Class summary:   Introduction to Tables
1 Tabular Data
2 Table Operations:   Keeping and Ordering
3 Practice:   Keeping and Ordering
4 Adding Columns to Tables
5 Transforming Tables
6 Practice:   Extending and Transforming

Class summary: Introduction to Tables

Copyright (c) 2017 Kathi Fisler

This material goes with intro to tabular data from the textbook

The text uses a check construct that we have not covered yet – ignore the check statement for a day or two.

1 Tabular Data

Start with a gradebook table:

  gradebook = table: name, SNC, exam1, exam2

    row: "Alina", false, 85, 90

    row: "Carl",  false, 75, 60

    row: "Elan", true, 95, 63

    row: "Lavon", false, 87, 88

    row: "Nunu", true, 70, 92

  end

What computations might you want to do with this table?

  • compute course grades

  • get histogram of performance on each exam

  • look at delta from first exam to second exam

  • check whether SNC or letter-grade students did better on exam2

  • get names of students who did poorly on the first exam

  • etc

To do these analyses, need to be able to do operations on tables. What sort of operations do you need?

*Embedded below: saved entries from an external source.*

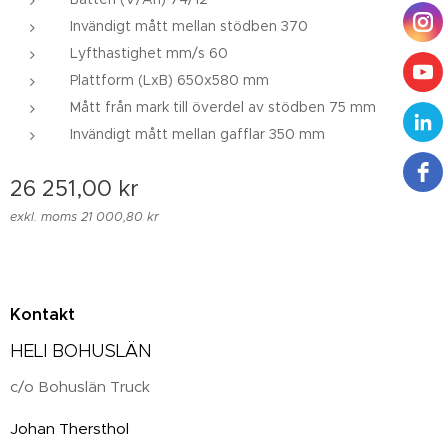
Invändigt mått mellan stödben 370
Lyfthastighet mm/s 60
Plattform (LxB) 650x580 mm
Mått från mark till överdel av stödben 75 mm
Invändigt mått mellan gafflar 350 mm
26 251,00
kr
exkl. moms 21 000,80 kr
Kontakt
HELI BOHUSLÄN
c/o Bohuslän Truck
Johan Thersthol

  • filter out some rows (to look at only low grades)

  • re-order the rows (to see high or low scores first)

  • filter out some columns (to focus on SNC and exam2)

  • add a column with the overall course grade

Going to learn how to do these in Pyret. Let’s focus on the first three, then come back to the fourth a bit later.

2 Table Operations: Keeping and Ordering

  # order the rows by descending values on exam1

  order gradebook: exam1 descending end

  # keep only those rows in which the SNC column contains true

  sieve gradebook using SNC:

    SNC

  end

  # keep only those rows in which the SNC column contains false

  sieve gradebook using SNC:

     not(SNC)

  end

  # keep only the exam2 column

  select exam2 from gradebook end

Notice that these operations return a table but leave the original gradebook table unchanged (this may look unusual to those with prior programming experience).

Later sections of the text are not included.